府中の敗戦で評価を下げてしまったのが悔やまれますが、これでだいぶ特徴が掴めてきたかな。次は評価を間違えないようにしたいです。…そうそう、祖母マイネヌーヴェルと確認して「あー」と仰け反るタイミングも遅かったですね。

メイケイエールはやっぱりかかって4着

スタートからファーストコーナーまでの進路、インに寄せずまっすぐ走らせるとこうなりますよね。相当気性に配慮したのでしょう。でも3コーナーにはいってから、やっぱりかかってしまいました。他馬がスロー気味に溜めている中でのロスですので、なかなかに厳しい展開になりました。

直線いったんは抜け出しましたが、やはりラストの坂で止まった印象。それでも0.2差の4着ですから大善戦でしょう。

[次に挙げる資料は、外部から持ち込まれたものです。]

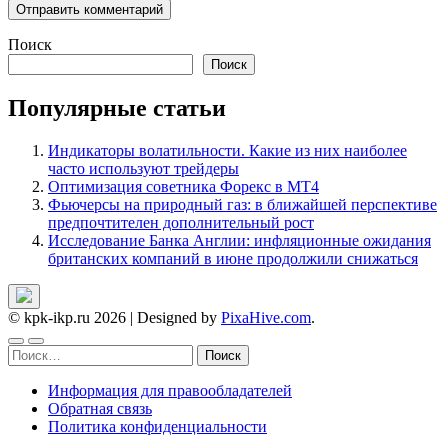
Поиск
Поиск
Популярные статьи
Индикаторы волатильности. Какие из них наиболее
часто используют трейдеры
Оптимизация советника Форекс в МТ4
Фьючерсы на природный газ: в ближайшей перспективе
предпочтителен дополнительный рост
Исследование Банка Англии: инфляционные ожидания
британских компаний в июне продолжили снижаться
© kpk-ikp.ru 2026
|
Designed by
PixaHive.com
.
Найти:
Информация для правообладателей
Обратная связь
Политика конфиденциальности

少しずつ折り合いを伝えている最中。来春はもう少し折り合いがつくようになるでしょうか。他馬と同等の折り合いなら本命視したかったことは書いておきます。

馬体が膨らんでくるはずなんですよね。こちらも春までの成長が楽しみです。

最後に

残念ながら今年は香港国際競走をまとめる余裕がなさそうです。ざっと振り返ると、かなり速い馬場だったことが特徴的だったでしょうか。札幌とのコンディションの近似を示唆するツイートも目にしました。実際、ダノンスマッシュ、ノームコアと札幌重賞を制した馬が勝利を手にしていますからね。

何より、コロナ禍でかつ香港の政情もあり、厳しい状況下での遠征で2勝、ラストランのウインブライトは2着、アドマイヤマーズ、ダノンプラチナムも粘ってくれました。日本勢、大健闘と思います。

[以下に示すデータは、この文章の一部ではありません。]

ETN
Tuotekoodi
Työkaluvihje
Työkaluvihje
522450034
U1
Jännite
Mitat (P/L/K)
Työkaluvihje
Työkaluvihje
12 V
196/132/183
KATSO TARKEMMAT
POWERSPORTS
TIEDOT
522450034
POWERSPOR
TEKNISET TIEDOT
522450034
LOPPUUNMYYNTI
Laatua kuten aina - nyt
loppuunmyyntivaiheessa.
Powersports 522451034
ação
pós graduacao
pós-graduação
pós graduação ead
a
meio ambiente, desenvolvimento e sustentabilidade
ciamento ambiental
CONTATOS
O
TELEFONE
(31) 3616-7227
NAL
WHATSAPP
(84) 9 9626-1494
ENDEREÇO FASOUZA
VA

香港三冠馬ゴールデンシックスティの強さは凄いですね。来年はドバイでライバルになるのかな。一方でグローリーヴェイズが出ていたら今年もヴァース行けたのでは?という雑な感想も持っております。

やっぱり日本と香港のG1が同時刻というのは何とか調整してほしいところ。どうしても香港スプリントは予想に時間をかけられない分、金額も控えめになってしまいました。必ず日本馬が出るとは限らない分、そもそもコストをかけて調整するのも難しいと推察はしているのですが。どちらのレースも堪能したいですからね。